There is NO question that intrathecal drug is working wonders for Trey. He is learning, he is happy, and he is living. In my previous blog post, I noted that criteria for the upcoming Phase III intrathecal trial needs to be narrow in order to get this drug approved, which is the ultimate goal. To get the drug approved. I can see that the argument for broadening the criteria to save a few of my friends’ kids lives is not in the best interest of the greater good. Okay. However, there is another option, one that doesn’t risk approval, and one that saves ALL our kids lives. Compassionate access. With other drugs, compassionate access has been granted once the drug has been proven safe in the Phase I/II trial and the Phase III trial has begun. Well, Phase III is about to begin.
If you were told your child is dying, what risk would you take to save his or her life? When Trey qualified for the trial, Dr. Muenzer made me repeat back to him that there is a possibility Trey could die as a result of the trial. He asked me if I was willing to take that risk. I know he had to ask, but for real? Trey has a severe form of MPS II. Without treatment, he would be dead by 20. Without a doubt. With IT drug, there was a ‘chance’ of him dying. Definitive death or possible death? EASY choice.
When I answered Dr. Muenzer’s question two years ago now, we didn’t know what the drug would do for Trey, but we still took that chance, the chance for life. There are now all sorts of data growing about IT efficacy. Due to the broad criteria in our phase of the trial, not all boys have had the same results because they began IT drug at varying stages of disease, but I can tell you I’ve not heard one report of progression. All of the boys have either maintained the level of skill they had when they began drug, some have continued to learn and gain skills although not at the same rate to maintain IQ, and some have even maintained IQ or IQ has increased since beginning IT drug.
I have heard that compassionate access might not be granted for Phase III of the Intrathecal Elaprase trial. I need to ask why not? When this drug is safe, when my son is living and learning and other boys are waiting and declining, why would compassionate access not be granted? If everything goes smoothly, we’re looking at drug approval in three to five years. With an average lifespan of twelve to fifteen years, our boys don’t have time to wait until approval. This is not a group of impatient parents. This is a group of desperate parents whose sons will die waiting for drug approval. They need compassionate access NOW (in reality, most of them needed the drug years ago). What risks would you take to save your child’s life?

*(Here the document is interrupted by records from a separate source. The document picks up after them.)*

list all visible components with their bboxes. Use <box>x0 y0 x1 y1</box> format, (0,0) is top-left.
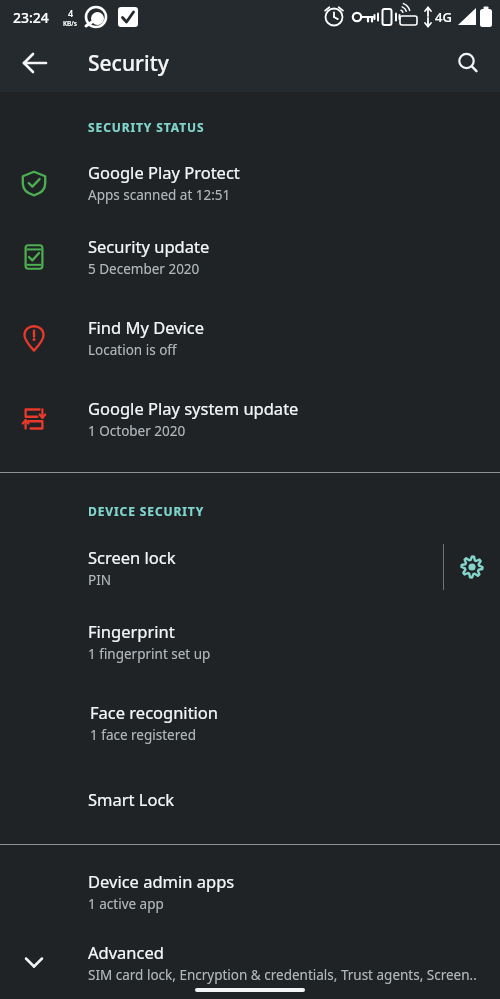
staticText: 5 December 2020 <box>88 260 200 278</box>
staticText: Smart Lock <box>88 788 175 810</box>
button[interactable]: Back <box>13 41 57 85</box>
button[interactable]: Screen lock settings <box>444 539 500 595</box>
button[interactable]: Advanced <box>0 925 500 999</box>
staticText: Google Play Protect <box>88 161 240 183</box>
button[interactable]: Search <box>444 39 492 87</box>
staticText: Apps scanned at 12:51 <box>88 186 231 204</box>
staticText: 4G <box>435 8 452 26</box>
staticText: KB/s <box>63 19 78 28</box>
staticText: SECURITY STATUS <box>88 119 205 135</box>
button[interactable]: Find My Device <box>0 297 500 378</box>
staticText: 1 active app <box>88 895 164 913</box>
staticText: 1 fingerprint set up <box>88 645 211 663</box>
staticText: Advanced <box>88 941 164 963</box>
button[interactable]: Google Play system update <box>0 378 500 459</box>
staticText: Security update <box>88 235 210 257</box>
staticText: Fingerprint <box>88 620 175 642</box>
button[interactable]: Security update <box>0 216 500 297</box>
staticText: 1 face registered <box>90 726 196 744</box>
staticText: Google Play system update <box>88 397 299 419</box>
button[interactable]: Smart Lock <box>0 763 500 835</box>
button[interactable]: Device admin apps <box>0 857 500 925</box>
staticText: PIN <box>88 571 112 589</box>
button[interactable]: Google Play Protect <box>0 149 500 216</box>
staticText: Find My Device <box>88 316 205 338</box>
staticText: 23:24 <box>13 8 49 27</box>
staticText: DEVICE SECURITY <box>88 503 205 519</box>
staticText: Location is off <box>88 341 177 359</box>
button[interactable]: Face recognition <box>0 682 500 763</box>
staticText: 1 October 2020 <box>88 422 186 440</box>
button[interactable]: Screen lock <box>0 533 500 601</box>
staticText: 4 <box>68 7 74 19</box>
staticText: Security <box>88 49 169 78</box>
staticText: Face recognition <box>90 701 219 723</box>
staticText: SIM card lock, Encryption & credentials,… <box>88 966 477 984</box>
button[interactable]: Fingerprint <box>0 601 500 682</box>
staticText: Screen lock <box>88 546 176 568</box>
staticText: Device admin apps <box>88 870 235 892</box>
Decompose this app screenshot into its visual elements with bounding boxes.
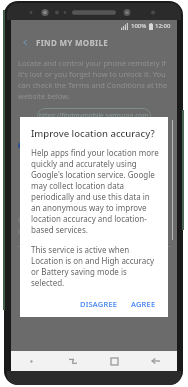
staticText: FIND MY MOBILE	[36, 37, 109, 48]
staticText: DISAGREE	[80, 299, 118, 309]
button[interactable]: Menu	[11, 351, 52, 371]
staticText: 100%	[131, 22, 147, 30]
staticText: AGREE	[131, 299, 156, 309]
button[interactable]: DISAGREE	[77, 296, 121, 312]
staticText: Locate and control your phone remotely i…	[18, 58, 170, 101]
button[interactable]: https://findmymobile.samsung.com	[37, 108, 151, 123]
staticText: Help apps find your location more quickl…	[31, 147, 159, 235]
staticText: https://findmymobile.samsung.com	[39, 111, 149, 120]
staticText: Remote controls	[34, 140, 88, 150]
staticText: Improve location accuracy?	[31, 127, 155, 140]
button[interactable]: Recents	[52, 351, 93, 371]
button[interactable]: Back	[17, 34, 33, 50]
button[interactable]: AGREE	[128, 296, 159, 312]
staticText: 12:00	[155, 22, 171, 30]
staticText: Find My Mobile server when the battery f…	[18, 216, 164, 236]
button[interactable]: Home	[93, 351, 135, 371]
button[interactable]: Back	[135, 351, 177, 371]
staticText: This service is active when Location is …	[31, 244, 159, 288]
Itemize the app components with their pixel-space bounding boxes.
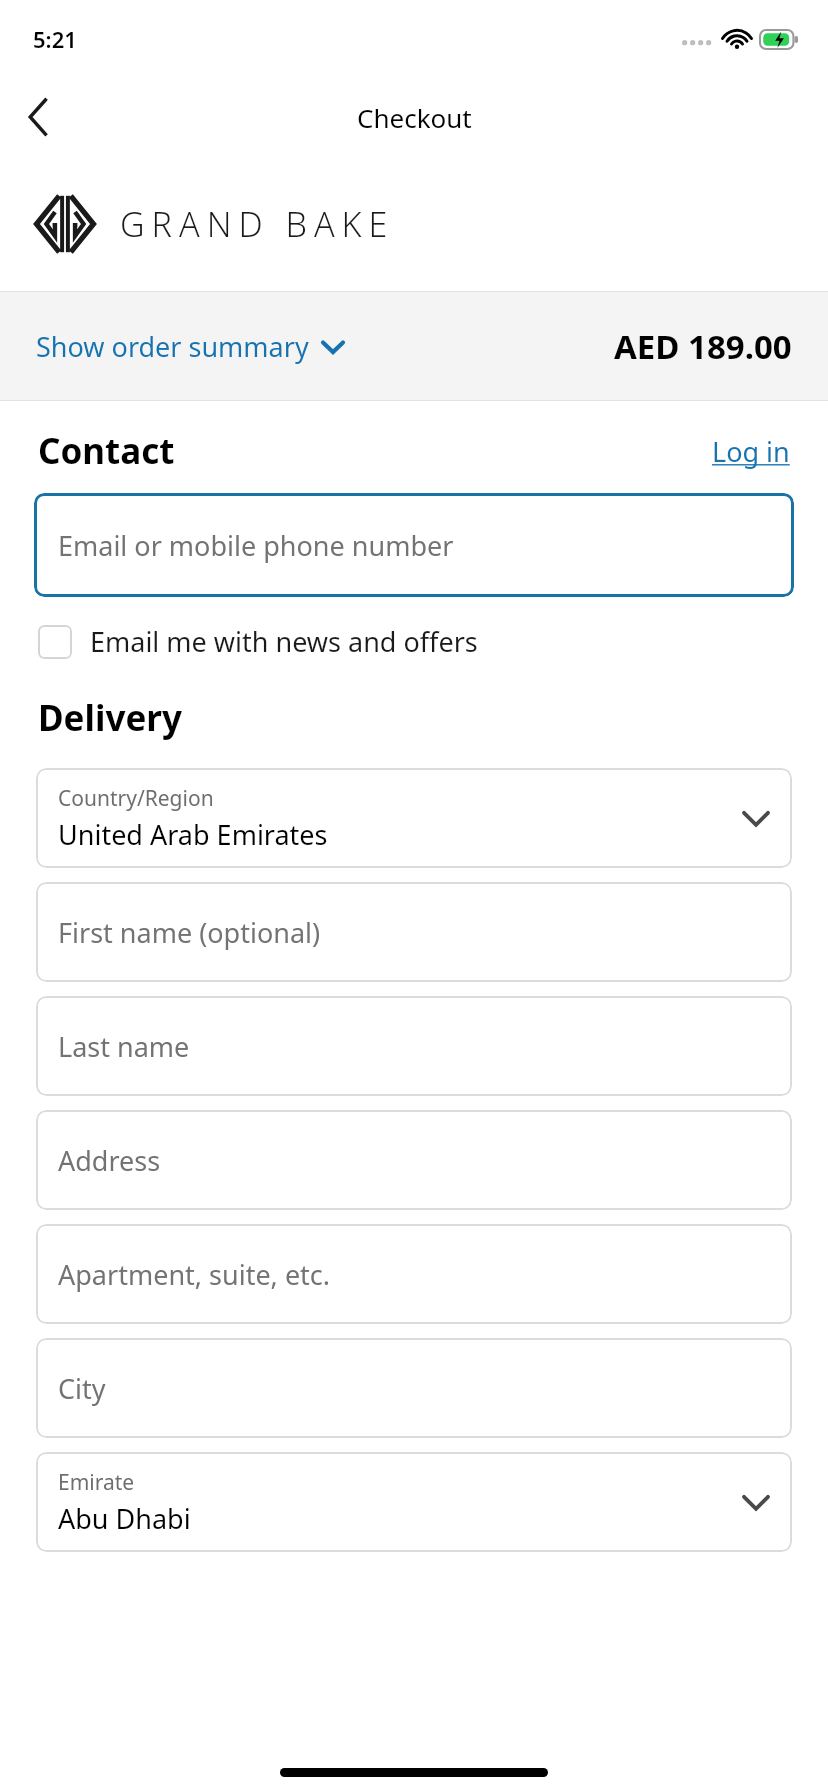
staticText: 5:21 [33,24,77,54]
button[interactable]: Email or mobile phone number [34,493,794,597]
staticText: Country/Region [58,784,214,813]
button[interactable]: Log in [712,433,790,470]
staticText: GRAND BAKE [120,201,395,247]
staticText: United Arab Emirates [58,816,328,853]
staticText: AED 189.00 [614,324,792,369]
staticText: Address [58,1142,161,1179]
button[interactable]: Emirate [36,1452,792,1552]
button[interactable]: Email me with news and offers [34,619,482,664]
button[interactable]: City [36,1338,792,1438]
button[interactable]: Back [12,90,66,144]
staticText: Last name [58,1028,190,1065]
staticText: City [58,1370,106,1407]
button[interactable]: Country/Region [36,768,792,868]
staticText: Email or mobile phone number [58,527,454,564]
button[interactable]: First name (optional) [36,882,792,982]
staticText: Apartment, suite, etc. [58,1256,331,1293]
staticText: First name (optional) [58,914,321,951]
button[interactable]: Apartment, suite, etc. [36,1224,792,1324]
staticText: Email me with news and offers [90,623,478,660]
staticText: Show order summary [36,328,309,365]
other: Open Country/Region selector [744,811,768,826]
staticText: Contact [38,427,175,475]
staticText: Abu Dhabi [58,1500,191,1537]
staticText: Emirate [58,1468,135,1497]
staticText: Delivery [38,694,182,742]
button[interactable]: Address [36,1110,792,1210]
other: Open Emirate selector [744,1495,768,1510]
button[interactable]: Last name [36,996,792,1096]
staticText: Log in [712,433,790,470]
button[interactable]: Show order summary [0,292,828,400]
staticText: Checkout [357,100,472,135]
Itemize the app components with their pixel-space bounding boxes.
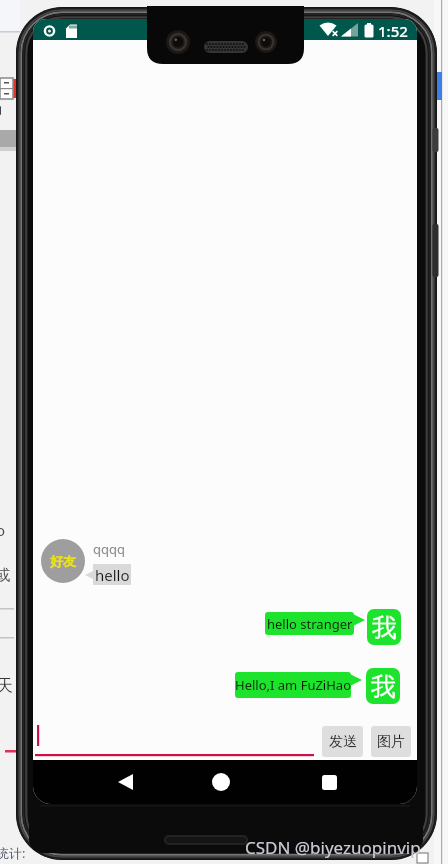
staticText: 统计: — [0, 844, 26, 862]
button[interactable]: 好友 — [41, 539, 85, 583]
button[interactable]: hello — [93, 564, 131, 585]
staticText: on — [0, 520, 11, 546]
staticText: hello stranger — [267, 615, 353, 633]
button[interactable] — [33, 719, 317, 760]
button[interactable] — [101, 760, 149, 804]
staticText: 好友 — [50, 553, 76, 569]
staticText: 1:52 — [378, 21, 408, 41]
staticText: 发送 — [329, 733, 357, 751]
button[interactable] — [305, 760, 353, 804]
staticText: 天 — [0, 676, 11, 696]
button[interactable]: Hello,I am FuZiHao — [235, 672, 351, 698]
staticText: hello — [95, 565, 130, 585]
button[interactable] — [197, 760, 245, 804]
staticText: qqqq — [93, 540, 125, 558]
button[interactable]: 我 — [366, 668, 400, 704]
staticText: 我 — [371, 671, 396, 702]
staticText: CSDN @biyezuopinvip — [245, 836, 421, 859]
staticText: 或 — [0, 566, 7, 585]
button[interactable]: 发送 — [322, 726, 363, 757]
staticText: 图片 — [377, 733, 405, 751]
button[interactable]: 我 — [367, 609, 401, 645]
staticText: 我 — [372, 612, 397, 643]
button[interactable]: 图片 — [371, 726, 411, 757]
button[interactable]: hello stranger — [265, 612, 354, 635]
staticText: 动滚 — [0, 101, 5, 123]
staticText: Hello,I am FuZiHao — [235, 676, 351, 694]
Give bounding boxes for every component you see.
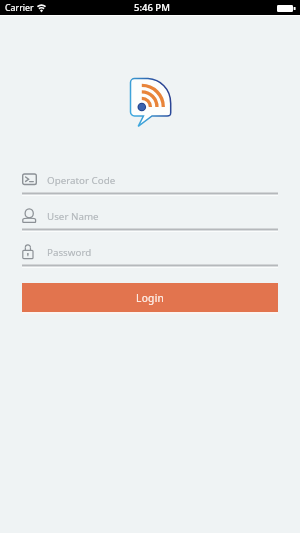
button[interactable]: User Name <box>22 203 278 232</box>
staticText: Login <box>136 291 165 305</box>
staticText: 5:46 PM <box>134 1 170 14</box>
staticText: User Name <box>47 210 99 223</box>
button[interactable]: Password <box>22 239 278 268</box>
button[interactable]: Login <box>22 283 278 312</box>
other: Wi-Fi signal <box>37 4 46 12</box>
staticText: Carrier <box>5 2 34 14</box>
button[interactable]: Operator Code <box>22 167 278 196</box>
staticText: Password <box>47 246 92 259</box>
staticText: Operator Code <box>47 174 116 187</box>
other: App logo <box>130 78 172 130</box>
other: Battery full <box>277 5 296 12</box>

Pictured here are boys with MPS II who did not qualify for Phase I/II and may or will not qualify for Phase III of the trial. These boys have moms and dads, brothers and sisters, grandmas and grandpas. Look at these boys and imagine their moms and dads reading about Trey’s progress and gains while they watch their child lose their language, lose the ability to hold cutlery, lose the cognitive function to play and to want, while they watch their children lose the light in their eyes. It is killing them. All these families want is a chance to access a drug that is available to other boys and will save their son’s lives. Compassionate access is not in the realm of the impossible. It is a decision that rests in the hands of a group of people who get to play God to these boys. If this was your son, what would you do?
Please speak up. We need to hear your voice!